With a moratorium on commercial evictions set to expire, San Francisco plans to establish a relief fund intended to help stave off a wave of closures and settle hundreds of millions in outstanding rent debt.
Combined with a forbearance period, the city hopes that the fund will save thousands of small businesses and jobs, said Supervisor Ahsha Safai at a hearing of the Board of Supervisors Budget and Finance committee on Wednesday. The three-person committee voted unanimously to advance the plan to the full board.
“This is an imminent crisis…with the scale of back rent exceeding the hundreds of millions, this is something we’re very concerned about,” said Safai. “It affects every single district and every single merchant corridor.”
If approved and signed by Mayor London Breed, a relief fund would be created to offer grants for commercial landlords. Safai proposed that the fund include $25 million—a fraction of the total back rent owed, according to estimates—though it’s not yet clear where the funding would come from.
Those landlords would have to agree to apply the full grant to the balance of back rent, and to renegotiate the lease with their tenant and cut a deal for the remaining balance. The Office of Economic and Workforce Development (OEWD) would administer the grants, which will be capped at $35,000 each.
Many business owners said they’d accrued tens of thousands in back rent during pandemic-related shutdowns, or had landlords who were unwilling to negotiate rent reductions as their revenues withered.
One speaker at Wednesday’s meeting, a stylist at House of Mahogany salon in the Ingleside district, said that the salon’s cooperative business model made it ineligible for federal Paycheck Protection Program (PPP) loans because it doesn’t pay out salaries.

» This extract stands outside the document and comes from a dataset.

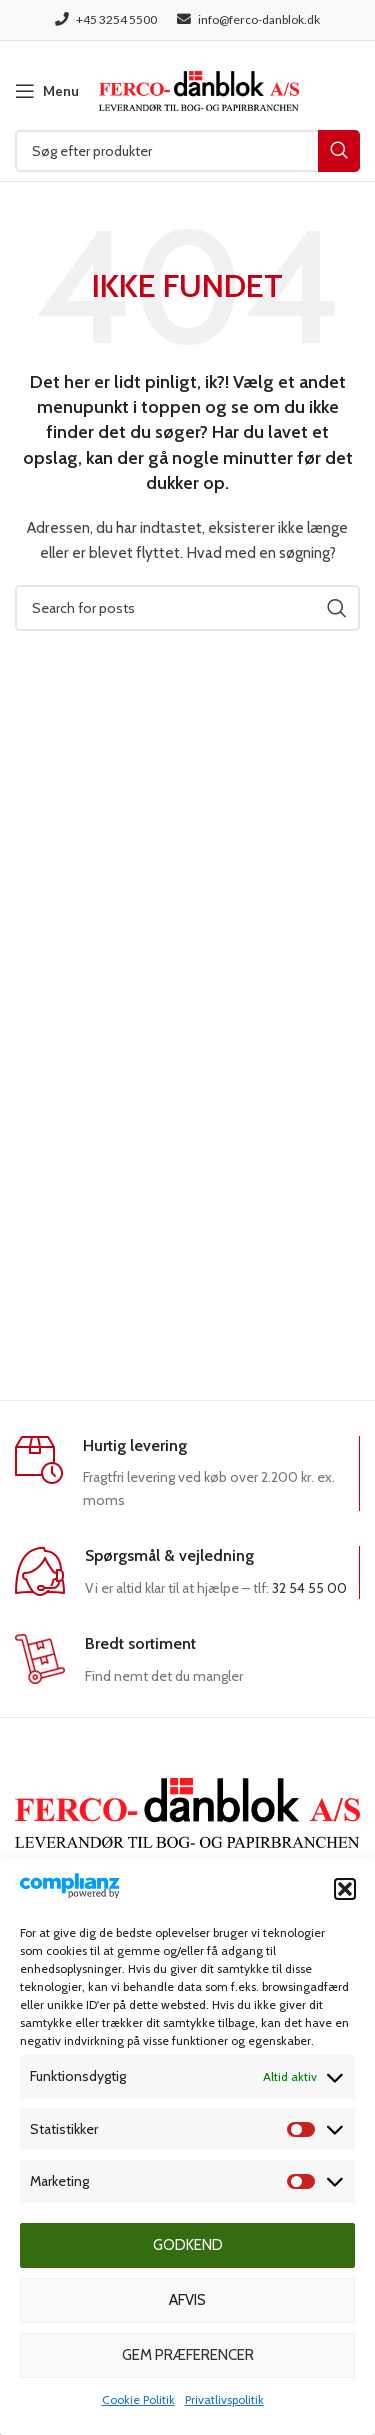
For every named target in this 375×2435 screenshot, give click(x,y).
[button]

“I think we all know the federal financial relief, through the Paycheck Protection Program and Restaurant Revitalization Fund loans, fell far short of our need,” added Laurie Thomas, executive director of the Golden Gate Restaurant Association. The Restaurant Revitalization Fund, approved by Congress in March, ran out of money in June and with a backlog of more than 177,000 applications.
Others described an impossible situation: Crushing rent debts, coupled with a dramatic and continuing drop in revenue.
“Our rent is one of the highest in the country; we owe hundreds of thousands in back rent,” said Sterling Quan of Lee’s Deli, a small chain of eateries in the Financial District. “We have reopened and are doing not even 10% of pre-COVID sales. It’s impossible to make up 18 months of lost sales—no one is coming in to eat twice a day.”
Commercial tenants, along with residential tenants, face a cliff at the end of this month.
California’s eviction moratorium expires on Sept. 30, and while some protections will stay in place—renters cannot be evicted if they’ve paid at least 25% of back rent, for example—some policymakers are concerned that the looming deadline could bring a wave of evictions, both of individuals and businesses. San Francisco small businesses employed about 364,000 people prior to the pandemic according to OEWD.
The eviction moratorium enacted at the federal level covered only residences, leaving states and local governments to write their own rules for commercial evictions. But further extensions to California’s residential and commercial eviction moratoriums appear “unlikely,” said Safai.
Earlier this week, the Board of Supervisors voted to enact a six-month forbearance period for businesses with between 50 and 99 employees, an expansion of existing provisions for smaller businesses.
In March, the city’s Budget & Legislative analyst estimated that San Francisco businesses had accrued as much as $400 million in unpaid rent between March and December 2020. Restaurants and bars were particularly hard hit, with retail tenants accounting for as much as 98% of the total unpaid rent.